Owen Hall of Fame to induct three
Jager Gardner, David Weaver and Joe Hyder to be honored Friday
Fred McCormick
The Valley Echo
October 20, 2022
A trio of former Owen players and coaches will be be commemorated alongside dozens of Swannanoa Valley athletic legends before the the Warhorses take the field for their final regular season home game of 2022.
Jager Gardner, David Weaver and Joe Hyder will represent the Swannanoa, Black Mountain, C.D. Owen High Schools Hall of Fame, at 6 p.m., Friday, Oct. 21, in a ceremony in the school’s media center. The group will also be recognized during halftime, as Owen hosts Avery in Western Highlands Conference matchup, beginning at 7:30 p.m.

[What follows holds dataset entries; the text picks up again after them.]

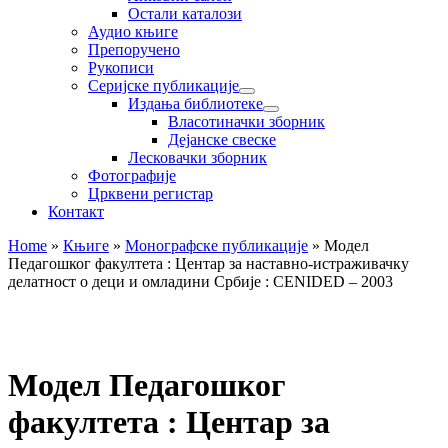
Остали каталози
Аудио књиге
Препоручено
Рукописи
Серијске публикације
Издања библиотеке
Власотиначки зборник
Дејанске свеске
Лесковачки зборник
Фотографије
Црквени регистар
Контакт
Home
»
Књиге
»
Монографске публикације
»
Модел
Педагошког факултета : Центар за наставно-истраживачку
делатност о деци и омладини Србије : CENIDED – 2003
Модел Педагошког
факултета : Центар за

The occasion will mark the first return to his alma mater for Gardner, who rewrote the Western N.C. high school football record book during his four seasons in a Warhorse uniform.
“It’s kind of bittersweet,” said Gardner, who ran for 6,953 yards during his four-year career at the school while playing a key role on a team that finished the 2014 season with a 12-1 record. “I haven’t been back since I lost on that field. There are so many great memories I’ll always cherish, because we all put in so much work and had so much pride in that place.”
The memory of his friend and former teammate, Tate Brown, who passed away at the age of 22, following a battle with cancer, will weigh heavily on his heart, he added.
“Tate was such a big part of that, because he was always right there with me, so that creates so many emotions at the same time,” Gardner said of Brown, who is memorialized in the hall of fame. “That time I spent with him is something that will always be special to me.”
Gardner, a native of Swannanoa, played four seasons on the Owen varsity football team, earning pre-season All-State Player of the Year honors in 2014, two all-state nods and three all-conference selections. He holds the school record for nearly major rushing categories, including the 2,776-yard performance as a senior, which the last of Kenny Ford’s 29 seasons as the head coach of the Warhorses.
While Gardner went on to earn a degree from Temple University, where he holds the school record for the longest run from scrimmage (94 yards), the relationship with his former high school coach, who will present Gardner during the induction ceremony, is an impactful one.
“Coach Ford saw every single thing I went through, and he understood the things I had to overcome to be successful,” Gardner said. “He wouldn’t let me mess up, and he was a true father figure for me. I love Coach Ford, and I always will.”
Gardner, who also set the record for the long jump during his four years on the Owen track and field team and lettered in varsity basketball each year he attended the school, never imagined his name would appear next to Roy Williams, Brad Johnson and Brad Daugherty.
“We used to stand over there and be amazed by the names on that plaque,” he said. “I don’t think it will really hit me that my name is up there until I see it.”
Just six years before Gardner played his first down of football for the Warhorses, Black Mountain native David Weaver was wrapping up a stellar basketball career that included recognition as a Nike All-American in 2005.
The center, who ranks 18th all-time at Wake Forest University with 121 career games played, tallied more than 1,300 points and 900 rebounds in for the Warhorses. Weaver, whose 12-year professional basketball career took him to Japan, Greece, Turkey, Israel, Poland, Portugal, Italy and Lithuania, earned recognition as an N.C. Scholar Athlete during his time at Owen.
His athletic career as a Warhorse also included winning a silver medal in the high jump in the 2003 NCHSAA 2A State Championship.
Success on the track and trails was common at Owen during Hyder’s coaching career at the school, where he coached cross country for 30 years and track and field for 27. The 12-time coach of the year for the girls track and field team was recognized as the cross country coach of the year a total of 13 times for his work with both the boys and girls programs.
Hyder, whose coaching career ranks among the longest in the school’s history, delivered six state championships to the Swannanoa Valley at the helm of the Owen track and field and cross country programs.
The induction will be the first held by the hall of fame since 2019, according to hall of fame coach John Knight, who is a member of the committee that oversees the organization.
“It’s been a while since we held an induction ceremony, in-person, so we needed to do it this year,” he said. “This is a great class to bring it back with.”